-- Provided entries follows --

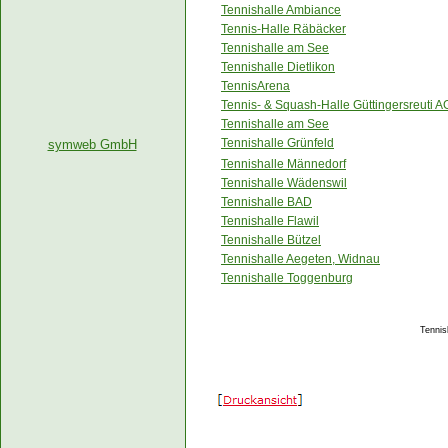
Tennishalle Ambiance
Tennis-Halle Räbäcker
Tennishalle am See
Tennishalle Dietlikon
TennisArena
Tennis- & Squash-Halle Güttingersreuti A
Tennishalle am See
Tennishalle Grünfeld
symweb GmbH
Tennishalle Männedorf
Tennishalle Wädenswil
Tennishalle BAD
Tennishalle Flawil
Tennishalle Bützel
Tennishalle Aegeten, Widnau
Tennishalle Toggenburg
Tennis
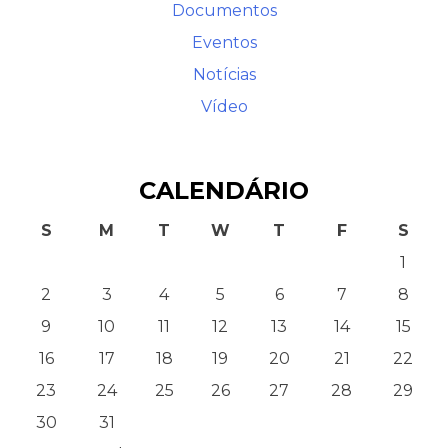
Documentos
Eventos
Notícias
Vídeo
CALENDÁRIO
S
M
T
W
T
F
S
1
2
3
4
5
6
7
8
9
10
11
12
13
14
15
16
17
18
19
20
21
22
23
24
25
26
27
28
29
30
31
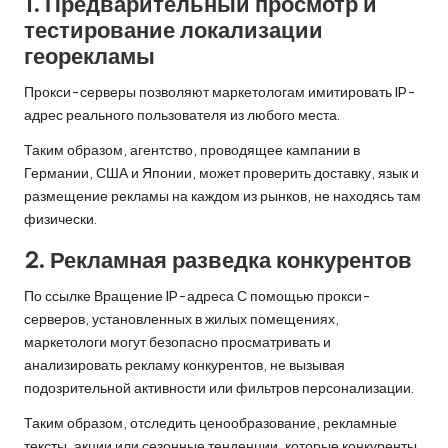
1. Предварительный просмотр и
тестирование локализации
георекламы
Прокси-серверы позволяют маркетологам имитировать IP-
адрес реального пользователя из любого места.
Таким образом, агентство, проводящее кампании в
Германии, США и Японии, может проверить доставку, язык и
размещение рекламы на каждом из рынков, не находясь там
физически.
2. Рекламная разведка конкурентов
По ссылке
Вращение IP-адреса
С помощью прокси-
серверов, установленных в жилых помещениях,
маркетологи могут безопасно просматривать и
анализировать рекламу конкурентов, не вызывая
подозрительной активности или фильтров персонализации.
Таким образом, отследить ценообразование, рекламные
тексты, акции или сезонные тенденции, которые конкуренты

-- Provided entries concluded --

Once the pictures are set aside, repeat the data above exactly.

Tennishalle Ambiance
Tennis-Halle Räbäcker
Tennishalle am See
Tennishalle Dietlikon
TennisArena
Tennis- & Squash-Halle Güttingersreuti A
Tennishalle am See
Tennishalle Grünfeld
symweb GmbH
Tennishalle Männedorf
Tennishalle Wädenswil
Tennishalle BAD
Tennishalle Flawil
Tennishalle Bützel
Tennishalle Aegeten, Widnau
Tennishalle Toggenburg
Tennis
Documentos
Eventos
Notícias
Vídeo
CALENDÁRIO
S
M
T
W
T
F
S
1
2
3
4
5
6
7
8
9
10
11
12
13
14
15
16
17
18
19
20
21
22
23
24
25
26
27
28
29
30
31
1. Предварительный просмотр и
тестирование локализации
георекламы
Прокси-серверы позволяют маркетологам имитировать IP-
адрес реального пользователя из любого места.
Таким образом, агентство, проводящее кампании в
Германии, США и Японии, может проверить доставку, язык и
размещение рекламы на каждом из рынков, не находясь там
физически.
2. Рекламная разведка конкурентов
По ссылке
Вращение IP-адреса
С помощью прокси-
серверов, установленных в жилых помещениях,
маркетологи могут безопасно просматривать и
анализировать рекламу конкурентов, не вызывая
подозрительной активности или фильтров персонализации.
Таким образом, отследить ценообразование, рекламные
тексты, акции или сезонные тенденции, которые конкуренты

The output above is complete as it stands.